Диссеминированная меланома кожи
Surgical. Radical removal of visceral metastases increases the life expectancy of certain patients.
Pharmacological. Over a fifty-year history of chemotherapy of malignant tumors, almost all classes of chemotherapeutic agents, including alkylating agents, nitroso derivatives, platinum-based drugs, antimetabolites and vinca alkaloids, have been used to treat advanced cutaneous melanoma. Clinical results suggest that the objective response rate for the chemotherapy alone never exceeded 20%. Polychemotherapy regimens also did not significantly increase life expectancy of the patients, according to the US randomized studies of efficacy of dacarbazine (DTIC) and its combination with other antitumor agents. Thus, adding vinca alkaloids increases the objective response rate insignificantly as compared to dacarbazine alone.

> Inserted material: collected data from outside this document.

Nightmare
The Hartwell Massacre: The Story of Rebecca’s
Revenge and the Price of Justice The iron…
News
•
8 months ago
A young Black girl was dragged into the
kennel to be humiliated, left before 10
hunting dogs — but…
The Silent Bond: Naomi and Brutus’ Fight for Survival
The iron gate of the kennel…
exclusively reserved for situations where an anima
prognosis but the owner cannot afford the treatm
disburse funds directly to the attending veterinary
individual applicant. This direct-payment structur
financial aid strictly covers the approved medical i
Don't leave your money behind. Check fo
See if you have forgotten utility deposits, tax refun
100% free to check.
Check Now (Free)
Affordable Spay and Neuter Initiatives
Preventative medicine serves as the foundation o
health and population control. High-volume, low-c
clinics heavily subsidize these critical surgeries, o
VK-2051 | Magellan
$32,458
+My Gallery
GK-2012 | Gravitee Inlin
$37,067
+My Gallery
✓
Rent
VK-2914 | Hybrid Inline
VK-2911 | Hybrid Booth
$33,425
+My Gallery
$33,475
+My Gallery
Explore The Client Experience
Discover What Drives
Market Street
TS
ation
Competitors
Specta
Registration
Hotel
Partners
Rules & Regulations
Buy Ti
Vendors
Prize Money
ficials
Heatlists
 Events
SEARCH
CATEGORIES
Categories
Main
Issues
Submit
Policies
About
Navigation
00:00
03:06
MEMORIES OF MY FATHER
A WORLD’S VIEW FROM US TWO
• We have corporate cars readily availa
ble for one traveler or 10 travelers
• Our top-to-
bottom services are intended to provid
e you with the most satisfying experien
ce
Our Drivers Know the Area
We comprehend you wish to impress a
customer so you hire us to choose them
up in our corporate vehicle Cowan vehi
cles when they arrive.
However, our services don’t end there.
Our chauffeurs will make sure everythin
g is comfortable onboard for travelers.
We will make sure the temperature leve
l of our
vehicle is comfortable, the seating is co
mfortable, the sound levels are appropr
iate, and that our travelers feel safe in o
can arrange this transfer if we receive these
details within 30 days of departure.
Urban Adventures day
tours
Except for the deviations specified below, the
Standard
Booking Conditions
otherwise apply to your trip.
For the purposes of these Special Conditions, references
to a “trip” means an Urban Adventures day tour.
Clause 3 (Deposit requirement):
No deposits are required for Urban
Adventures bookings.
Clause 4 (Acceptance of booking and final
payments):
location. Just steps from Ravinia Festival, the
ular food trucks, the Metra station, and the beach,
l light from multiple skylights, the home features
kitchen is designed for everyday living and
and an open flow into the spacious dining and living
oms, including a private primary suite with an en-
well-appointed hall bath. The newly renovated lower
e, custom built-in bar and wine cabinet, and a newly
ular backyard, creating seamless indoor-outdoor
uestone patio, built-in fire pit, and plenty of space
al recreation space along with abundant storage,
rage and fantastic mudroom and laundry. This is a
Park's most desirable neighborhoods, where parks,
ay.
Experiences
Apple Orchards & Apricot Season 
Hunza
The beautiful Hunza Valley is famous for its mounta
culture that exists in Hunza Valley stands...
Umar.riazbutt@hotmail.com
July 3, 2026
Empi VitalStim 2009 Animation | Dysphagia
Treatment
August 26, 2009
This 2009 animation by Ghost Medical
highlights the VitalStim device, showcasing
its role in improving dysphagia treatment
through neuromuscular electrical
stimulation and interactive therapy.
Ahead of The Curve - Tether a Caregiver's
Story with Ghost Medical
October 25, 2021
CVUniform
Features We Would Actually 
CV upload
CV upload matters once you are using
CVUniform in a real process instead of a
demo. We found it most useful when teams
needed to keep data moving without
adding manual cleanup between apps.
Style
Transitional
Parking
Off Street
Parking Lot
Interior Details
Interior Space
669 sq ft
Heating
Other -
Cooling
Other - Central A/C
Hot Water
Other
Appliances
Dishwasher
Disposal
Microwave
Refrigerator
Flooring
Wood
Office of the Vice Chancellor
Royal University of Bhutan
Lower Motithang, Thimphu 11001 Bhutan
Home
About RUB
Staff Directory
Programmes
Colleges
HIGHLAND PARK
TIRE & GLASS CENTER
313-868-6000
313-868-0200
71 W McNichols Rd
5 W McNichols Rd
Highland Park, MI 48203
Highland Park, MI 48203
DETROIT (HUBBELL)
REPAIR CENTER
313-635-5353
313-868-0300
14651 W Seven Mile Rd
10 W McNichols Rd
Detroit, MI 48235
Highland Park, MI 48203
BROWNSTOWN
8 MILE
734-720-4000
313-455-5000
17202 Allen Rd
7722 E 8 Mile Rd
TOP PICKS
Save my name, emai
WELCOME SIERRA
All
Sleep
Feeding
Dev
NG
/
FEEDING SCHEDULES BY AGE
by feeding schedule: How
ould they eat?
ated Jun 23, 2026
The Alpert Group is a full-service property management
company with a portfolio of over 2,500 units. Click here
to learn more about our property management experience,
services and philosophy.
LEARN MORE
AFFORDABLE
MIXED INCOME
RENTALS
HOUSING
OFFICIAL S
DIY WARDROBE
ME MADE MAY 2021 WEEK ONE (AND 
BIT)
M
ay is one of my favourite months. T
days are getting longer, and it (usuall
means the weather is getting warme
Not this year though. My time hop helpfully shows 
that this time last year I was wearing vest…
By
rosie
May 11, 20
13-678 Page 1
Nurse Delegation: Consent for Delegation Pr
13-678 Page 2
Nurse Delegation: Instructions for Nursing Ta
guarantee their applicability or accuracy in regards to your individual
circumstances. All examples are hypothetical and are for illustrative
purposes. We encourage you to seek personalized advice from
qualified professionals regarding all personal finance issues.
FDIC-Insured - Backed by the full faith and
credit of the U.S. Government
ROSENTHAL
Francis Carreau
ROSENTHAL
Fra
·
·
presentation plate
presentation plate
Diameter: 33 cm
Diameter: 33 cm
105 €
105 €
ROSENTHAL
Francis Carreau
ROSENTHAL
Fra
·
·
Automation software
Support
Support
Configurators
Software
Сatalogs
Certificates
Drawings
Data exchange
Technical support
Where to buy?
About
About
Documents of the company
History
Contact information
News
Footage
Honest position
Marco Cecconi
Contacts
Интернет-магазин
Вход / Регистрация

Personalized therapy of disseminated melanoma
With the development of science, a significant success was achieved in studying the pathogenetic origin of melanoma and a huge step has been made to detect potential molecular targets. A hope to improve the results of its pharmacological treatment for the first time emerged in 2002 when activating mutations in BRAF oncogene were detected as a result of DNA studies of melanoma (Davies H., et al). It was determined that these point mutations affecting predominantly codon 600 of BRAF’s kinase domain change a three-dimensional configuration of a protein kinase BRAF. Catalytic activity of mutated protein kinase is many times higher than that of a normal molecule. Excessive signaling activity of RAS/RAF/MEK/ERK module constituting MAPK cascade stimulates chaotic cell proliferation and implements their metastatic potential (Govindarajan B., et al). The incidence of mutations in BRAF gene in melanoma, according to different investigators, varies from 30–40 to 70% (Schlaak M., Bauer J.). Activating mutations in other genes (KIT, NRAS etc.) are detected significantly rarer. BRAF, NRAS and KIT mutations are mutually exclusive, i.e. they are not detected within one tumor. V600E is the most common (69–94% of the cases) type of BRAF mutations (when valine is replaced by glutamine in codon 600). This mutation is dominating; however, it is by far not the only type of BRAF disorder (Long G.V., Ponti G.). The second most common mutation is V600K, its incidence may reach 30%. V600D and V600R mutations are observed significantly rarer (Cheng S.).
An optimal selection of therapy for melanoma patients requires a flawless molecular diagnostics. In particular, a key milestone in making therapeutic decisions is to determine the status of BRAF oncogene. If its mutation is detected, preferable treatment method is to prescribe BRAF inhibitors, while the drugs of this group must not be used if there is no such genetic defect. Therefore, molecular genetic analysis is a mandatory component of examining melanoma patients.
Discovery of a molecular target BRAF formed the basis of a thoroughly planned program of biotechnological studies; as a result a specific low molecular weight inhibitor of a mutated enzyme —vemurafenib — was designed. Vemurafenib was a revolutionary step in treatment of melanoma: with a targeted drug, objective response rate for tumors with BRAF mutation V600E is 6 times as high as similar parameters for standard cytostatic therapy (McArthur G.A.). Vemurafenib affects the mutated cells in a targeted manner inhibiting their activity; however, it has a paradoxical activating effect on the cells with normal BRAF sequence (Pratilac C.). This phenomenon shows that correct diagnosis of BRAF gene status is of paramount importance (Halaban R.).
It should be noted that capabilities of melanoma’s pharmacological treatment continue expanding. Besides BRAF inhibitors (vemurafenib, dabrafenib), drugs to treat KIT- and NRAS-mutated tumors are being developed (Asciero P.A., Hodi F.S.). Significant success was achieved in immune therapy of melanoma: if such treatment was limited to high-dosage interleukin in the intensive care unit settings, in the current decade specific immune modulators, which affect certain regulatory components of an antitumor immune system (CTLA-4, PD-1, PDL-1 molecules), have appeared.
Currently. a top priority task in the therapy of disseminated cutaneous melanoma is to search for new targets and to create molecules for blocking these targets.